Legend for the above figure: MBs were prepared by two (vialmix and microfluidic) approaches and compared the bubbles count and size using acoustic spectroscopy for particle size measurement. A: MBs prepared by vial mix; B and C: Non-targeted and Targeted MBs prepared by Horizon microfluidic system. Acoustic spectroscopy clearly shown that MBs prepared by Horizon microfluidic system resulted with MBs of uniform and narrow size distribution compared to the vial mix based preparation.

5. The authors should also show the results of ultrasound molecular imaging to support their claim that the MBs have the potential for clinical translation as a molecular ultrasound contrast agent for human applications.

We thank the reviewer for this important suggestion. We are currently working on extending the characterized TMBs synthesized by microfluidic system for in vivo contrast imaging in transgenic animals (FVB/N-Tg (MMTV-PyMT)634Mul/J) that spontaneously develop breast cancer. It is an extensive and time-consuming study, which requires breeding animals, screening for positive female animals, and getting enough animals with tumors for imaging applications. While waiting for all these in vivo results, we want to first publish the results related to the TMB preparations using a microfluidic system and its preliminary characterizations as this information would be useful to other researchers.

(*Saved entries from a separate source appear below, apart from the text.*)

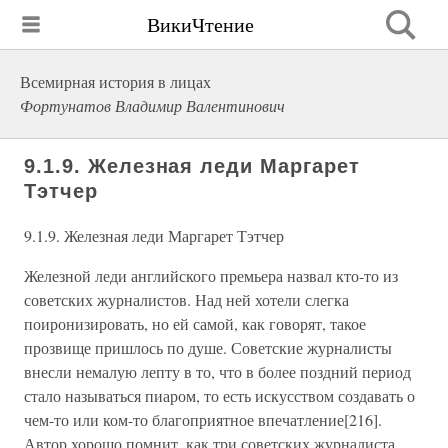
ВикиЧтение
Всемирная история в лицах
Фортунатов Владимир Валентинович
9.1.9. Железная леди Маргарет
Тэтчер
9.1.9. Железная леди Маргарет Тэтчер
Железной леди английского премьера назвал кто-то из
советских журналистов. Над ней хотели слегка
поиронизировать, но ей самой, как говорят, такое
прозвище пришлось по душе. Советские журналисты
внесли немалую лепту в то, что в более поздний период
стало называться пиаром, то есть искусством создавать о
чем-то или ком-то благоприятное впечатление[216].
Автор хорошо помнит, как три советских журналиста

6. The authors may provide information on the MB clearance. How long do the MBs stay in the tumor site?

We appreciate the reviewer’s suggestion. We will include these in vivo characterization results in our in vivo imaging study where we are fully evaluating the imaging sensitivity, TMBs clearance compared to non-targeted MBs, and ex vivo correlation for B7-H3 expression in comparison to imaging signal. 

7. Fig.5B and D, and Fig. S4 lack of scale bars.

 In the revised manuscript scale bars were included.

Author Response File: Author Response.docx

Round 2

Reviewer 2 Report

The authors addressed my concerns well, and I do not have further questions.